Use the Air-gapped / Connected toggle in each page header to set your environment; it changes how off-network indicators are presented (see tripwires card).

How to use it

  • Pick a tactic card above to open its reference page
  • Use the search box or technique filter buttons to narrow down indicators
  • Copy the query syntax matching your tool
  • Click the ★ star on any row to add it to your hunt list
  • Open My Hunts from the header to review and export your hunt as TXT or CSV with a CMS-ready template for TheHive import

About hunts

Starred indicators persist across browser restarts and sync across open tabs in real-time. Hunts are stored in localStorage under the key hunt_reference_hunts_v1; nothing leaves the browser.

Each export comes pre-formatted as a CMS-ready hunt package with timestamps, technique IDs, query syntax, and notes for easy import into TheHive.

Ordering is chronological so the export reads as a hunt timeline.

⚠ Off-network indicators

Indicators that detect traffic leaving your network (outbound to external infrastructure, cloud storage, paste sites, Tor, etc.) are marked with a in Air-gapped mode.

Air-gapped mode: these are tripwires - they should never fire. A hit means a likely air-gap violation (USB tether, rogue cellular modem, vendor laptop bridging, supply-chain implant). Escalate.

Connected mode: the same indicators are normal detection targets - outbound C2, exfil, and beaconing are exactly what you hunt. The ⚠ marker is removed and the escalation framing drops out.

Flip between the two with the header toggle.

Variables: zones & VLANs

Variables (prefix $) are placeholders. Map to your environment before running.

Network zones: $MPNET, $EXTERNAL, $DMZ.

VLANs: $WORKSTATIONS, $ADMIN, $MGMT, etc. Generic names - map to your deployment's actual VLAN IDs and document in your hunt log.

Per-division VLANs: in environments with separate VLANs per workstation pool (engineering, HR, mission cells), use the _2, _3 suffix convention and update relevant indicators to cross-VLAN flow detection.

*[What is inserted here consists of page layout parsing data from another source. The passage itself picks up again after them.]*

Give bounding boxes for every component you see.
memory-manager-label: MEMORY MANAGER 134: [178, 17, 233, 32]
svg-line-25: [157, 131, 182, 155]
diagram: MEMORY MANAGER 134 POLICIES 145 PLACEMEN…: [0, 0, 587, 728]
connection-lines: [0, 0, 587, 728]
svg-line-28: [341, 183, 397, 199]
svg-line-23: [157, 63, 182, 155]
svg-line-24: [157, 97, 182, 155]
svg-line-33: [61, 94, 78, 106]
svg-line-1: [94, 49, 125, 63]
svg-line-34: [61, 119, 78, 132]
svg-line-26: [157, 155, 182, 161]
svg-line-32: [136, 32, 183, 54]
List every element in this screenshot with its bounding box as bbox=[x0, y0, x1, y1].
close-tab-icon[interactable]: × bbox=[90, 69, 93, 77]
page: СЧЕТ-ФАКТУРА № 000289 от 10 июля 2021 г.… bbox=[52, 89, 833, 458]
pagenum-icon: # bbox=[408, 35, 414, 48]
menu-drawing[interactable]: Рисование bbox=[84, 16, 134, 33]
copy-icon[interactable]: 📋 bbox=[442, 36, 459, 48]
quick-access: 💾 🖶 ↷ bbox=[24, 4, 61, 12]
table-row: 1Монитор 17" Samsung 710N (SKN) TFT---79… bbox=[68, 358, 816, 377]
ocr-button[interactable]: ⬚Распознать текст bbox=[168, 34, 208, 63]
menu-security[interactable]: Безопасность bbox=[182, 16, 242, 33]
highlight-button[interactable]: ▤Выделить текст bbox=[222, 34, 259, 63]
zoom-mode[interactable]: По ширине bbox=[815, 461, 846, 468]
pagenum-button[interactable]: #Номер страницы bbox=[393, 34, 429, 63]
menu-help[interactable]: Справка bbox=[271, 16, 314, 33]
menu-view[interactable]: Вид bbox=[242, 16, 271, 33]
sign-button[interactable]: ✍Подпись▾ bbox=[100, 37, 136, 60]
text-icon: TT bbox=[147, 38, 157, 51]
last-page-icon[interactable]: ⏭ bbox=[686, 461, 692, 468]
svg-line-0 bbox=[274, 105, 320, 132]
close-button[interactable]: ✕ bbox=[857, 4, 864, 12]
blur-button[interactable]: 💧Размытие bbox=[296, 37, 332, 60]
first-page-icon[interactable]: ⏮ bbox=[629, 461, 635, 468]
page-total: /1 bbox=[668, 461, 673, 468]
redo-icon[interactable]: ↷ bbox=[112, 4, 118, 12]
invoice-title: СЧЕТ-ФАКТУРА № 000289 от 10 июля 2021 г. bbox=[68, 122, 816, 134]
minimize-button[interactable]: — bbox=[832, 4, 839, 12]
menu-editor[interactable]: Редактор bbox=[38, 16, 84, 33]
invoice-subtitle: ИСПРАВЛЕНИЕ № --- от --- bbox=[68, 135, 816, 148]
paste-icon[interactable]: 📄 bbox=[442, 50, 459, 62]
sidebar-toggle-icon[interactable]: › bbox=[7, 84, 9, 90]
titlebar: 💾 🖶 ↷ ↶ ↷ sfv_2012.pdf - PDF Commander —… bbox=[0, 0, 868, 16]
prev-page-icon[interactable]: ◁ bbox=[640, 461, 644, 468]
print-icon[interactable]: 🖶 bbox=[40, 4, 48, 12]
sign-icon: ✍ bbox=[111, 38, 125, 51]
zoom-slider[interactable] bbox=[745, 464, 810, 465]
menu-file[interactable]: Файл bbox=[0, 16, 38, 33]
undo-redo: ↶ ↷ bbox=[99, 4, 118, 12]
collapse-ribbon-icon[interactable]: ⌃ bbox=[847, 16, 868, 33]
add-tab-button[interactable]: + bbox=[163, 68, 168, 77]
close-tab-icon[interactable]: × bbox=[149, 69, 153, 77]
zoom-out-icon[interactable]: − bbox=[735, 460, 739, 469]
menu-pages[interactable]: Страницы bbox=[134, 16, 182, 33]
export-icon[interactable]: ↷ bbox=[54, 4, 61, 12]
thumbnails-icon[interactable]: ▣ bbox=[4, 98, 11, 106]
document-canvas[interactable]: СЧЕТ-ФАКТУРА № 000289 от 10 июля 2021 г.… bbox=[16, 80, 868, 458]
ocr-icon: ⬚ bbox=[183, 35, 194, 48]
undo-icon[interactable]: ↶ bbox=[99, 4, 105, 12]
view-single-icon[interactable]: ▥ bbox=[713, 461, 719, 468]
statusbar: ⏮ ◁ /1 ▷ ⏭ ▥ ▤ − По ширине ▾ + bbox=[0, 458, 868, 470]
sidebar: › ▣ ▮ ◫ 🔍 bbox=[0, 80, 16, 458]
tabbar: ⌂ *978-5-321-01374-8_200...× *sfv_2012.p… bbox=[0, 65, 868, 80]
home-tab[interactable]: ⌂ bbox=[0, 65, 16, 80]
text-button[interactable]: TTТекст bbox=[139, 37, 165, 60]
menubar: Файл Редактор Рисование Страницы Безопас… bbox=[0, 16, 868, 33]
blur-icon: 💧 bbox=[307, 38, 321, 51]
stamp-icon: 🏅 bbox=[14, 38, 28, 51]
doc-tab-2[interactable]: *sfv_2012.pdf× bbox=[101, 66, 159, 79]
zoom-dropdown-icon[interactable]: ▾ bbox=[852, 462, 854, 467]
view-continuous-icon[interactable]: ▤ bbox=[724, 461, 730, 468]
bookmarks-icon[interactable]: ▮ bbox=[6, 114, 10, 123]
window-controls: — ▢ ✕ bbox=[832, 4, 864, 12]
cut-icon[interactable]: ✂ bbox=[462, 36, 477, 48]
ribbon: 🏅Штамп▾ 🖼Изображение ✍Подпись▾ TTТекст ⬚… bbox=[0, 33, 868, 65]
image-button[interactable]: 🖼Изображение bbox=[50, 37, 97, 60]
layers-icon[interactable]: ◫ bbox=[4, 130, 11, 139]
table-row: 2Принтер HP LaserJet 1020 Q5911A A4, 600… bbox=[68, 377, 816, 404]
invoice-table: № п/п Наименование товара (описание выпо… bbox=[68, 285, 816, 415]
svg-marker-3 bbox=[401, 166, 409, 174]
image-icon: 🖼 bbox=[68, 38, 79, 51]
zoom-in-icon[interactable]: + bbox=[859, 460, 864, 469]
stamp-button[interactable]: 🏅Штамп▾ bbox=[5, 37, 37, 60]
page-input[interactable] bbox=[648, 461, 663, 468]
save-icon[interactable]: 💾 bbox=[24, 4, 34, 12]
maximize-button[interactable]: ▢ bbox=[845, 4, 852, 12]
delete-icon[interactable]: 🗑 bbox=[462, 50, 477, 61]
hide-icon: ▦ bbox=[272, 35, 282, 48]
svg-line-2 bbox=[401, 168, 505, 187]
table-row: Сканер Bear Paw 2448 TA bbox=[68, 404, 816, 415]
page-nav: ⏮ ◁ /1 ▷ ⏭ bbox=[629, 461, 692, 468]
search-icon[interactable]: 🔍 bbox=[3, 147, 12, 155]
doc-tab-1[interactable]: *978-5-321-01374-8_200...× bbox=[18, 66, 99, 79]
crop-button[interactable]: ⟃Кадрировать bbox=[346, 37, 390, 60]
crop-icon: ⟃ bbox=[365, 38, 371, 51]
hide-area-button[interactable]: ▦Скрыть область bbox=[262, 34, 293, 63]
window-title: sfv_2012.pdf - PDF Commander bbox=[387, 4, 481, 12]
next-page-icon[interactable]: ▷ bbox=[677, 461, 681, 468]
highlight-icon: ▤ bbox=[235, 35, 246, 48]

Asset roles: $DOMAIN_CONTROLLERS, $FILE_SERVERS, $DNS_SERVERS, etc. Same _2, _3 convention for multi-VLAN (e.g. $DC_2, $FILE_SERVERS_2).

Variables: allowlists & fill-ins

Allowlists: $ALLOWED_* prefix denotes operator-maintained lists of expected/sanctioned activity (e.g. $ALLOWED_UPDATE_SOURCES, $ALLOWED_VENDOR_INFRA, $ALLOWED_SMB_CLIENTS).

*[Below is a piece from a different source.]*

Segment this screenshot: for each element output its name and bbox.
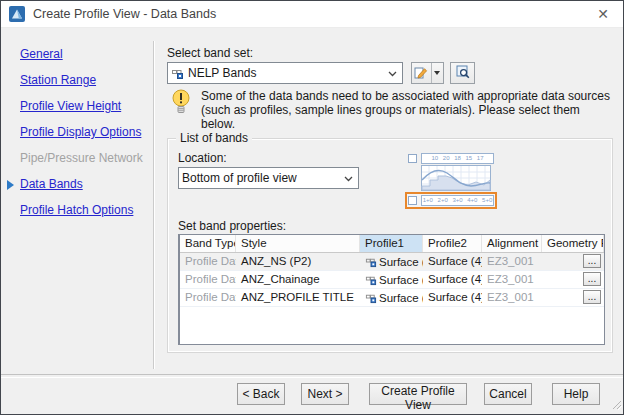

External tripwire variables: $EXTERNAL_* prefix. In air-gapped mode the indicators referencing them are tripwires; in connected mode they are normal detection targets.

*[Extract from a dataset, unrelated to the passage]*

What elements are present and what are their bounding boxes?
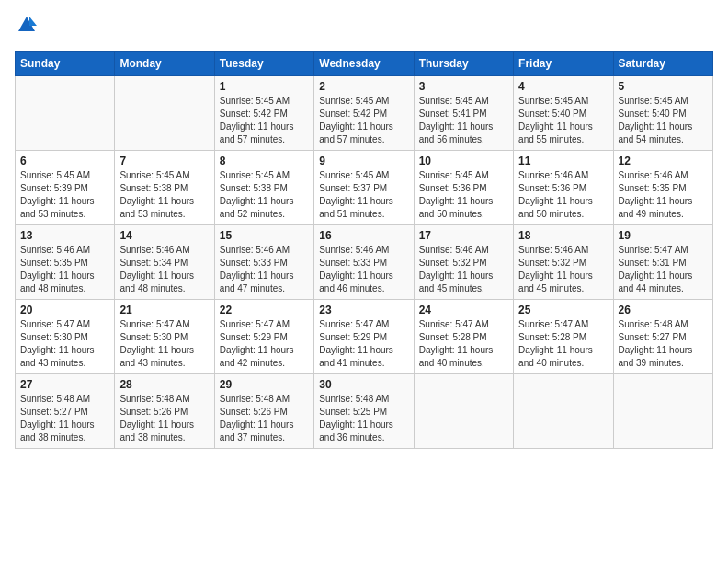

Operator-fill placeholders: tokens shown like <YOUR_DOMAIN> in queries are values the operator must replace before running.

Arkime tools & workflow

The search-bar expression syntax used in this reference is one of several Arkime surfaces. Many detections that look like "find bursts" or "find fan-out" require pivoting into Arkime's aggregation views after the initial query.

Sessions view: the default flat list of session records matching your query. Best for one-off lookups and small result sets.

SPIView: aggregates the result set by any field, showing unique values and counts. Best for "find the source IP making the most distinct destinations" or "find which URI is most frequent." This is where scoping actually surfaces detections. Run the candidate query, open SPIView, sort by unique count on the field of interest.

SPIGraph: visualizes session counts as a time series per node. Good for spotting periodic patterns (beaconing), unusual time-of-day activity, and bursts as visual spikes.

Tuning thresholds

Numeric thresholds in queries (> 60s, > 100MB, > 50 packets) are starting points calibrated for typical environments. Tune against MPNET's normal baseline.

What counts as "anomalous" in a 50-host SCIF differs from a 500-host environment.

Before treating any indicator as a production rule: run it against your baseline traffic, look at the false-positive rate, then adjust the threshold up or down. The values shipped here are intentionally conservative-but-loose; expect to tighten.